Elasticsearch 1.4.1 and 1.3.6 Released

Today, we are happy to announce the bug fix release of Elasticsearch 1.4.1, based on Lucene 4.10.2, and the bug fix release of Elasticsearch 1.3.6. You can download them and read the full changes list here:

For blog posts about past releases see:

You can read about all of the changes that have been made in the 1.4.1 release notes and the 1.3.6 release notes, but we highlight some of the more important changes below:

Shard allocation

In Elasticsearch 1.3.0, we turned on disk based shard allocation by default. If a node's disk usage crosses the low watermark — 85% — no more shards will be allocated to it, and once it crosses the high watermark — 90% — shards are actively moved to other nodes.

Elasticsearch 1.4.1 adds three improvements to disk based shard allocation:

  • Disk usage was only checked when a shard somewhere in the cluster needed to be allocated. Now, disk usage is checked every 60 seconds. (#8270).
  • Disk full messages were only logged at the DEBUG level, which made it hard to figure out why new shards were not being allocated. Now, warnings are logged at the WARN level every 30 seconds. (#8382).
  • Previously, the allocation decider only took into account the size of shards currently on the node when deciding whether to move a shard to another node or not. Now, it also takes into account shards that are in the process of being moved away. This reduces the amount of shard movement to the minimum required. (#8569).

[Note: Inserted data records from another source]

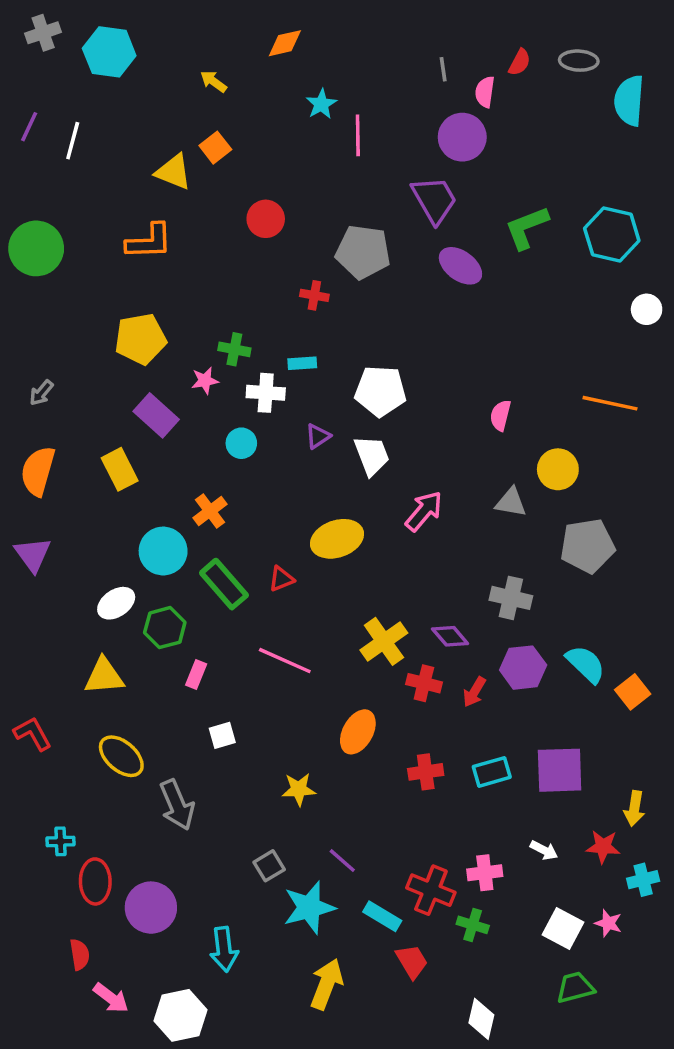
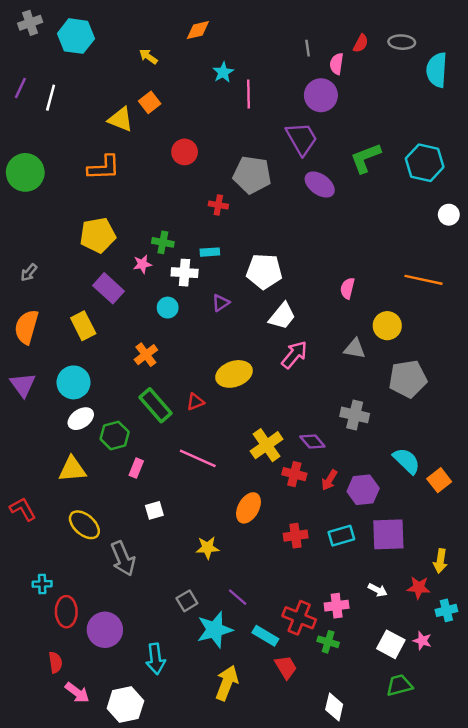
white trapezoid: (372, 455) -> (282, 316), moved, turned 60
cyan circle: (163, 551) -> (74, 382), moved
purple hexagon: (523, 668) -> (363, 490), moved

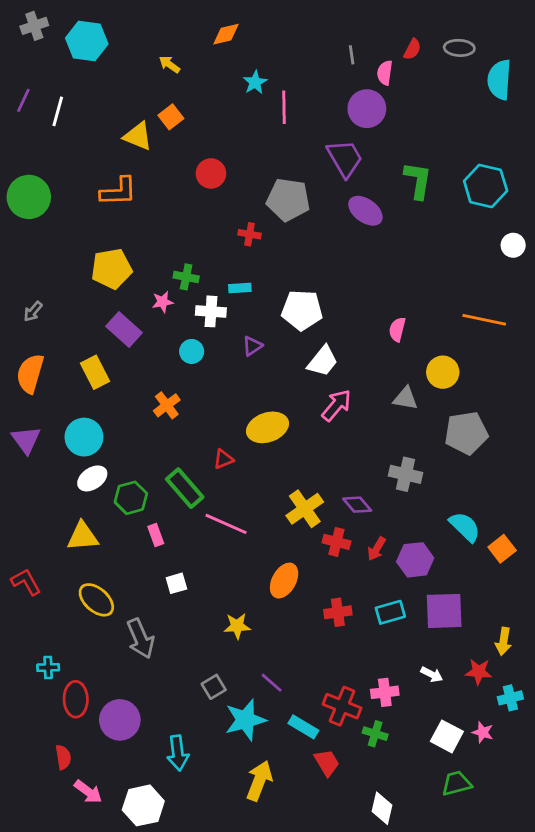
green L-shape: (366, 158) -> (418, 180), turned 120
green rectangle: (156, 405) -> (185, 488), moved
pink rectangle: (136, 468) -> (156, 535), turned -42

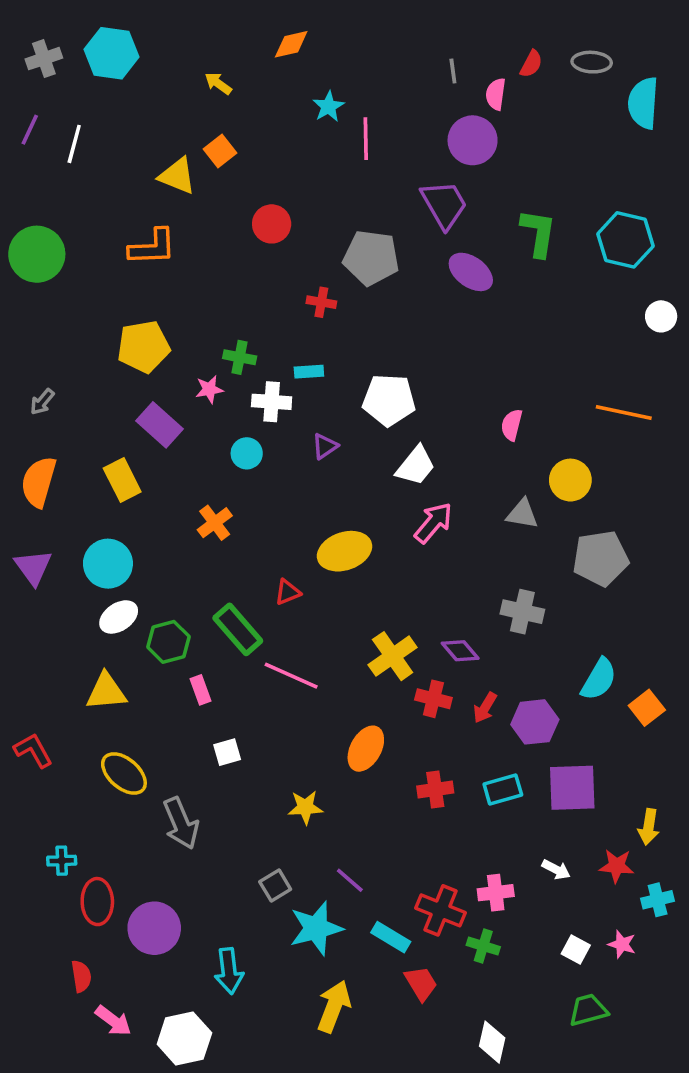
gray cross: (34, 26) -> (44, 59), moved
cyan semicircle: (465, 527) -> (599, 679), turned 76
white square: (447, 736) -> (576, 950), size x0.7

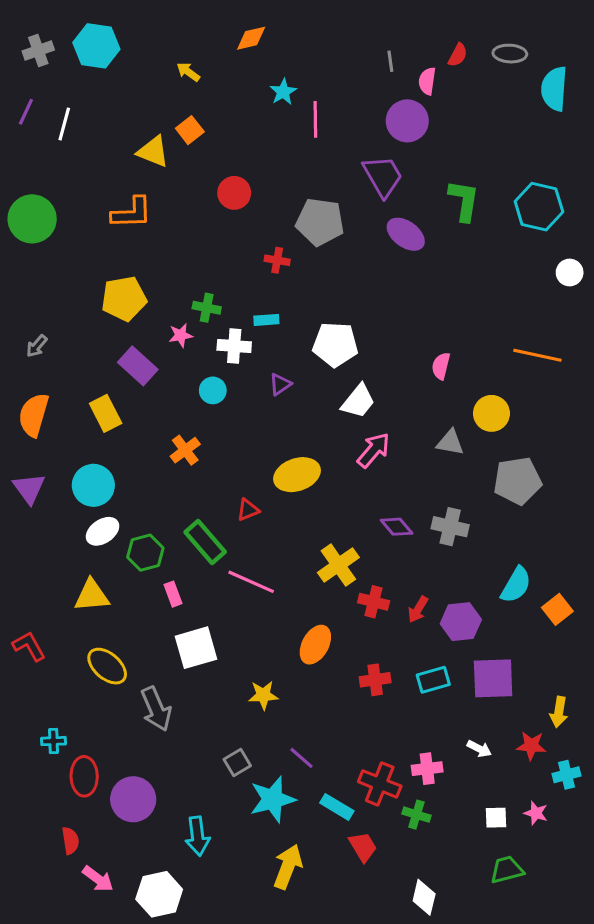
purple diamond: (460, 651) -> (397, 527), moved
white square: (227, 752) -> (196, 648), size x1.8
white square: (576, 950) -> (496, 818), turned -30

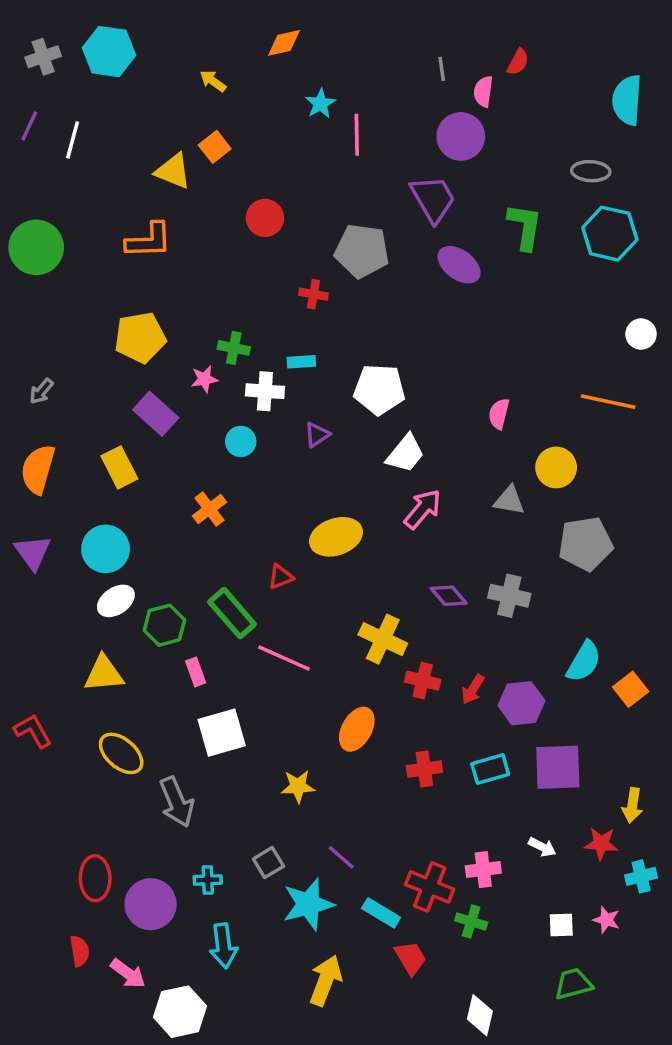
gray ellipse: (510, 54) -> (591, 171), moved
white circle: (570, 273) -> (641, 334), moved
yellow cross: (338, 565) -> (383, 639), turned -30
cyan cross: (54, 741) -> (208, 880), moved
pink arrow: (98, 879) -> (128, 974), moved

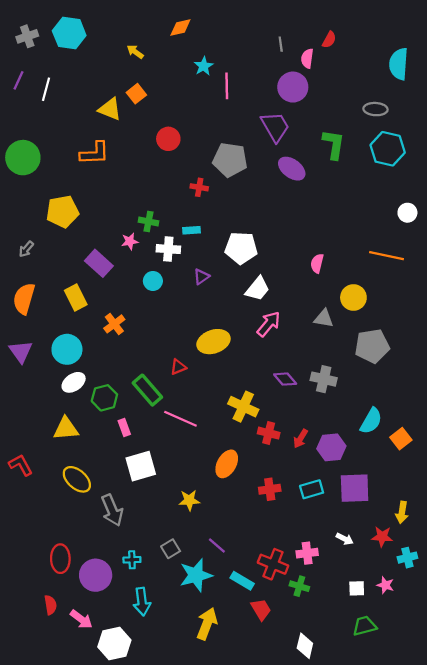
yellow pentagon: (140, 338) -> (63, 212), moved
orange cross: (209, 509) -> (114, 324), moved

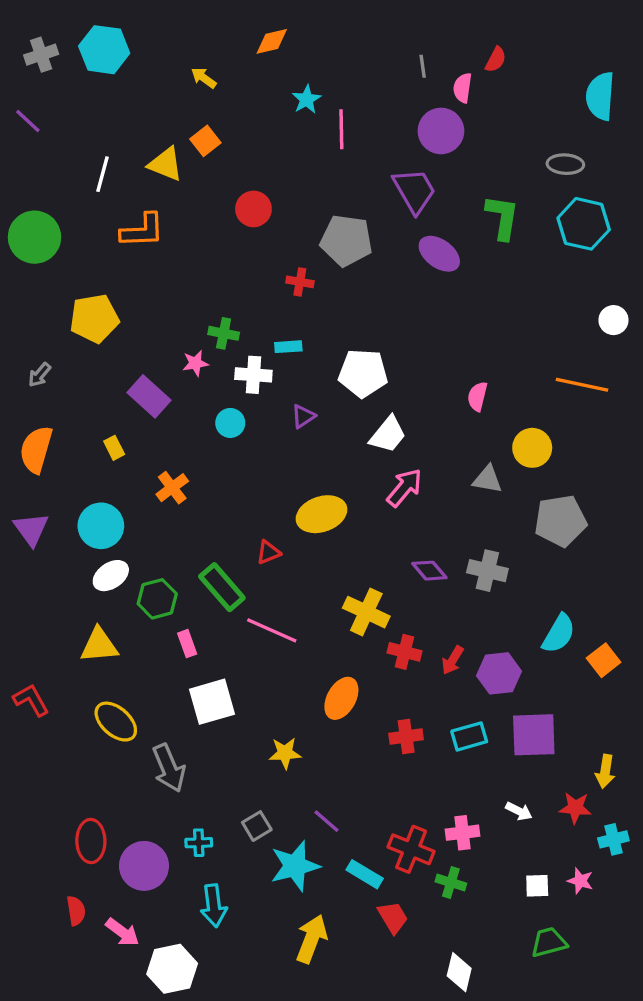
purple line: (18, 80) -> (28, 121), turned -72
white line: (46, 89) -> (103, 174), moved
yellow rectangle: (76, 298) -> (114, 448), size x0.6

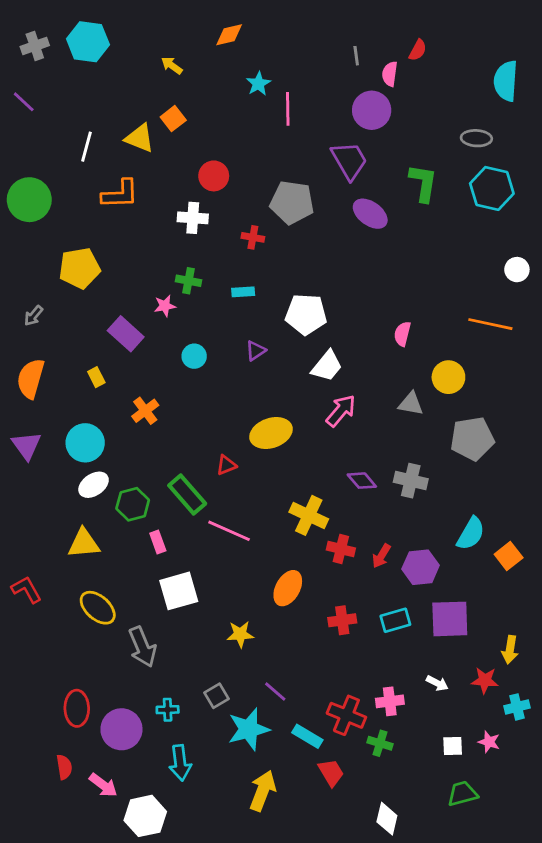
white cross: (253, 375) -> (193, 218), moved

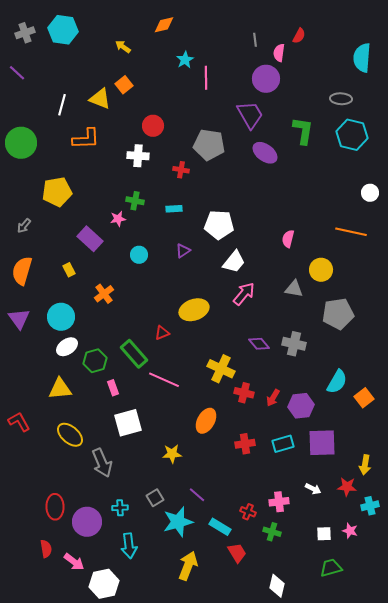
red cross: (346, 715) -> (248, 512), size x0.6

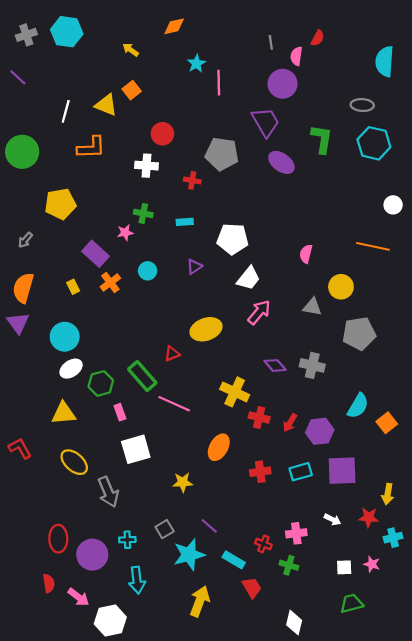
orange cross: (104, 294) -> (110, 283), moved
purple triangle: (19, 319) -> (18, 323), moved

Parent/child and nested documents

Elasticsearch 1.4.0 built and cached fixed bitset filters for parent/child and nested documents eagerly — when opening a new segment — to ensure that queries, filters, and aggregations are always fast. A few users with many nested fields experienced much higher heap usage than with earlier versions.

By changing the order in which documents are processed by a nested aggregation (#8454), fixed bitset filters are no longer needed for child documents. Now, we only cache a filter representing parent docs, that is the docs which are not nested. This greatly reduces the size of the cache space needed. (#8414, #8440).

Date ranges

Two long standing issues with date ranges have been fixed in this release. The first is to do with how dates are rounded. For instance, assume that the timestamp field contains timestamps with a resolution of 1 second. A range filter with { "lt": "2014/11/26||/d"} should find all timestamps less than 2014/11/26 00:00:00. However, if we change lt to lte, then we also want to include any timestamps up to but not including 2014/11/27 00:00:00.

Previously, lte would have incorrectly included timestamps of 2014/11/27 00:00:00. Instead, we now subtract one millisecond from the upper range so that lte works as expected. (#8556).

The second bug involved alias or percolator filters that used now() in a date range clause. The value for now() was determined at the moment that the filter was created, instead of being updated whenever the filter was executed. With #8534, now() works as you would expect for filters in both aliases and percolators.